◆ WORK TO COMPLETE ◆
Retype, word for word, only the lines from the one containing "moderne und hochkomfortable Auswahl" through the last line of the listing below. Pictures do not belong in the result.
· · · · ·
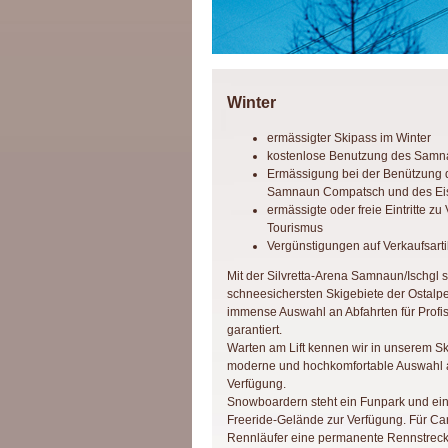
Winter
ermässigter Skipass im Winter
kostenlose Benutzung des Samn
Ermässigung bei der Benützung d
Samnaun Compatsch und des Eis
ermässigte oder freie Eintritte 
Tourismus
Vergünstigungen auf Verkaufsar
Mit der Silvretta-Arena Samnaun/Ischgl s
schneesichersten Skigebiete der Ostalp
immense Auswahl an Abfahrten für Profis
garantiert.
Warten am Lift kennen wir in unserem Sk
moderne und hochkomfortable Auswahl 
Verfügung.
Snowboardern steht ein Funpark und ein
Freeride-Gelände zur Verfügung. Für Car
Rennläufer eine permanente Rennstreck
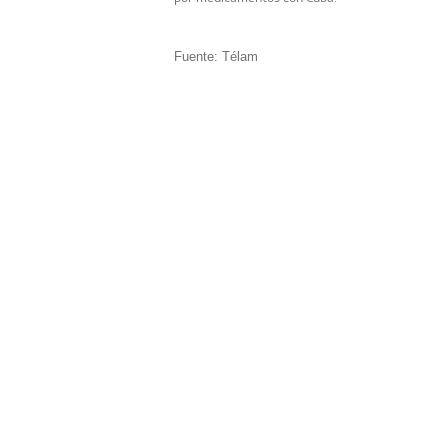
Fuente: Télam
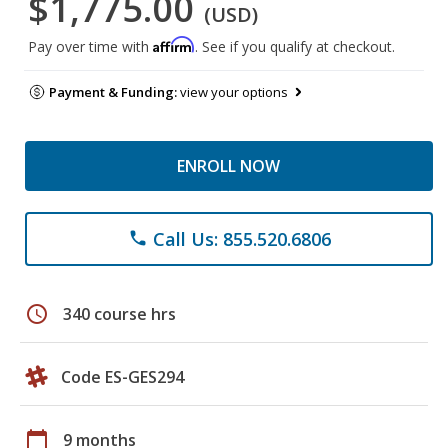
$1,775.00
(USD)
Affirm
Pay over time with
. See if you qualify at checkout.
Payment & Funding:
view your options
ENROLL NOW
Call Us: 855.520.6806
phone
schedule
340 course hrs
Code ES-GES294
calendar_today
9 months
· · · · ·
◆ OUTPUT FOR THIS TASK ◆
moderne und hochkomfortable Auswahl 
Verfügung.
Snowboardern steht ein Funpark und ein
Freeride-Gelände zur Verfügung. Für Car
Rennläufer eine permanente Rennstreck
Fuente: Télam
$1,775.00
(USD)
Affirm
Pay over time with
. See if you qualify at checkout.
Payment & Funding:
view your options
ENROLL NOW
Call Us: 855.520.6806
phone
schedule
340 course hrs
Code ES-GES294
calendar_today
9 months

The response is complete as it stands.